One of the tasks I've taken on in previous projects is organizing my team's code. Not only is it a great way to learn how the code works, but it's also an important skill to become proficient in. Make an organization system that works for you (mine is quite similar to the one described above) and put it into practice for every project, big or small.

7. Not taking breaks

I'll let you in on a little secret: you write bad code when you don't take breaks.

Hustle culture is still alive and well in tech, where it's not abnormal to work 90-hour weeks, only getting up once in a while to refill your soda and not seeing the sun for days on end.

While it may seem like your boss owns you, they don't own your health (both physical, mental, and emotional).
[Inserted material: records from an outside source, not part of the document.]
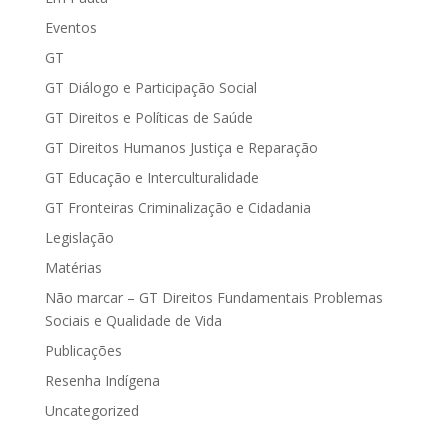
Eventos
GT
GT Diálogo e Participação Social
GT Direitos e Políticas de Saúde
GT Direitos Humanos Justiça e Reparação
GT Educação e Interculturalidade
GT Fronteiras Criminalização e Cidadania
Legislação
Matérias
Não marcar – GT Direitos Fundamentais Problemas
Sociais e Qualidade de Vida
Publicações
Resenha Indígena
Uncategorized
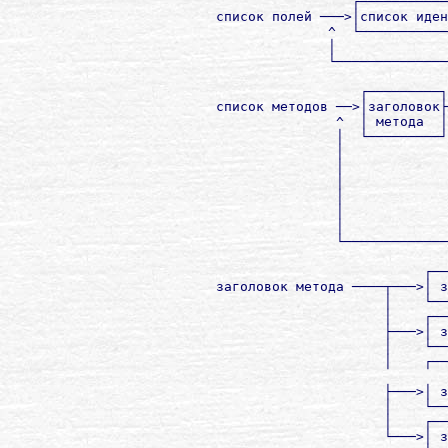
                          ┌───────────
         список полей ───>│cписок иден
                       ^  └───────────
                       │              
                       └──────────────
                           ┌─────────┐
         список методов ──>│заголовок├
                        ^  │ метода  │
                        │  └─────────┘
                        │             
                        │             
                        │             
                        │             
                        │             
                        │             
                        └─────────────
                                   ┌──
         заголовок метода ────┬───>│ з
                              │    └──
                              │    ┌──
                              ├───>│ з
                              │    └──
                              │    ┌──
                              ├───>│ з
                              │    └──
                              │    ┌──
                              └───>│ з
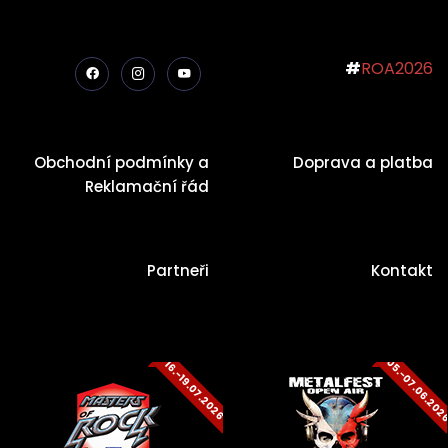
#
ROA2026
Obchodní podmínky a
Doprava a platba
Reklamační řád
Partneři
Kontakt
05.-07.06.20
16.-19.07.2026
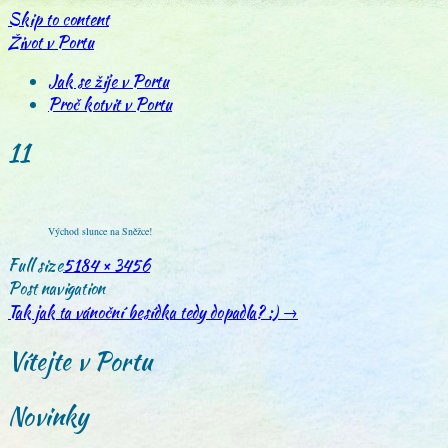
Skip to content
Život v Portu
Jak se žije v Portu
Proč kotvit v Portu
11
Východ slunce na Sněžce!
Full size
5184 × 3456
Post navigation
Tak jak ta vánoční besídka tedy dopadla? :)
→
Vítejte v Portu
Novinky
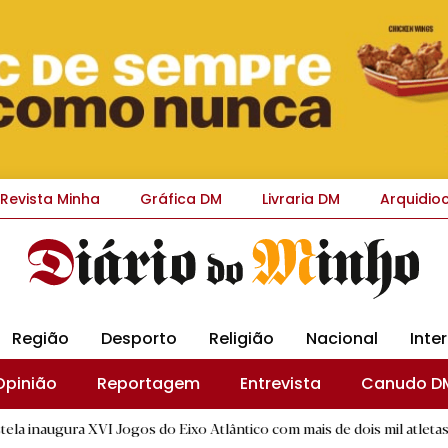
Revista Minha
Gráfica DM
Livraria DM
Arquidio
Região
Desporto
Religião
Nacional
Inte
Opinião
Reportagem
Entrevista
Canudo D
I Jogos do Eixo Atlântico com mais de dois mil atletas
|
Sant
R.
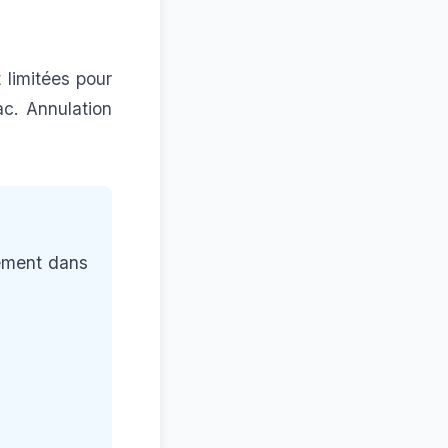
 limitées pour
ac. Annulation
ement dans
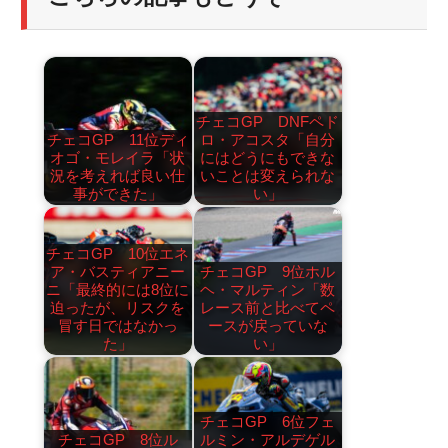
チェコGP DNFペド
チェコGP 11位ディ
ロ・アコスタ「自分
オゴ・モレイラ「状
にはどうにもできな
況を考えれば良い仕
いことは変えられな
事ができた」
い」
チェコGP 10位エネ
ア・バスティアニー
チェコGP 9位ホル
ニ「最終的には8位に
ヘ・マルティン「数
迫ったが、リスクを
レース前と比べてペ
冒す日ではなかっ
ースが戻っていな
た」
い」
チェコGP 6位フェ
チェコGP 8位ル
ルミン・アルデゲル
So I want you to pledge right now that you'll get at least one hour of activity a day, you'll drink something other than soda at least twice a day (water is a good place to start, coffee doesn't count), you'll get outside at least once a day, and you'll try to eat food that isn't takeout.

Trust me, I can't remember the number of times that I've solved coding or logical problems while out walking the dog. Fresh air seems to do wonders for the problem-solving part of your brain.

Sitting in front of your computer banging out code for eight or more hours every day without any type of break is going to leave you burned out and lacking in productivity even more than you already are. In other words, life is short, your job isn't everything, and taking care of yourself will make you a better data scientist in the long run.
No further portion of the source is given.